Hat ein Patentanmelder seine Erfindung im In- oder Ausland angemeldet, so kann er für seine Nachanmeldung innerhalb eines Jahres die Priorität seiner Voranmeldung beanspruchen. Der Vorteil der Inanspruchnahme der Priorität liegt unter anderem darin, dass die Nachanmeldung den früheren Zeitrang der Erstanmeldung erhält und vorteilhafterweise zwischen der Erst- und Nachanmeldung öffentlich gemachter Stand der Technik bei der Prüfung des beanspruchten Gegenstandes der Nachanmeldung auf Patenfähigkeit nicht berücksichtigt wird.

Voraussetzungen für eine wirksame Inanspruchnahme der Priorität auf ein in der Nachanmeldung beanspruchten Gegenstand sind jedoch aus Sicht der Beschwerdekammern des Europäischen Patentamts (EPA), dass

  • derselbe beanspruchte Gegenstand für den Fachmann bereits aus der Erstanmeldung unmittelbar und eindeutig zu entnehmen ist (s. G 2/98) und
     
  • die Erfindung bereits auf Grundlage der in der Erstanmeldung zur Verfügung stehenden Offenbarung nacharbeitbar ist (s. T 81/87; T 843/03).

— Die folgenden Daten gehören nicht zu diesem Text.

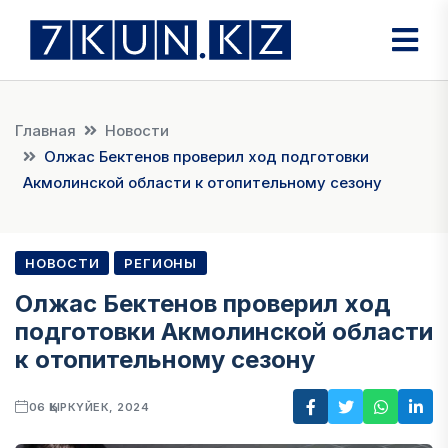
Главная
Новости
Олжас Бектенов проверил ход подготовки
Акмолинской области к отопительному сезону
НОВОСТИ
РЕГИОНЫ
Олжас Бектенов проверил ход
подготовки Акмолинской области
к отопительному сезону
06 ҚЫРКҮЙЕК, 2024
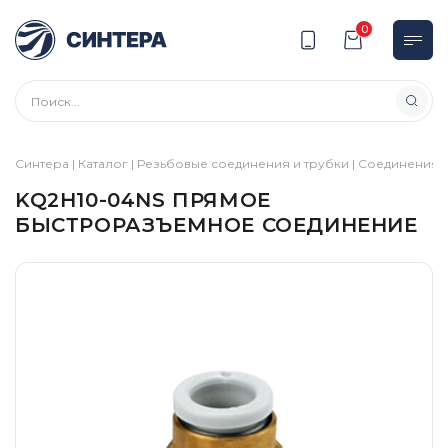
0
Синтера
|
Каталог
|
Резьбовые соединения и трубки
|
Соединения
|
KQ2H10-04NS ПРЯМОЕ
БЫСТРОРАЗЪЕМНОЕ СОЕДИНЕНИЕ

Für Erfindungen, die sich auf biologisches Material beziehen, das in der Patentanmeldung nicht so beschrieben ist, dass ein Fachmann die Erfindung danach ausführen kann, gibt es als Rückfallposition die Möglichkeit, das biologische Material bei einer anerkannten Hinterlegungsstelle zu deponieren. Dritte können dann bei Bedarf auf dieses hinterlegte Material zugreifen und die Erfindung beispielsweise als Lizenznehmer oder im Rahmen des Forschungsprivilegs nacharbeiten. Erfolgt die Hinterlegung jedoch nicht spätestens am Anmeldetag der Erstanmeldung, kann der auf dem biologischen Material basierende beanspruchte Gegenstand der Nachanmeldung nicht wirksam auf die Priorität der Erstanmeldung zurückgreifen (Ziffer 1.4 der Mitteilung des EPA vom 7. Juli 2010 über Erfindungen, bei denen biologisches Material verwendet wird oder die sich auf biologisches Material beziehen).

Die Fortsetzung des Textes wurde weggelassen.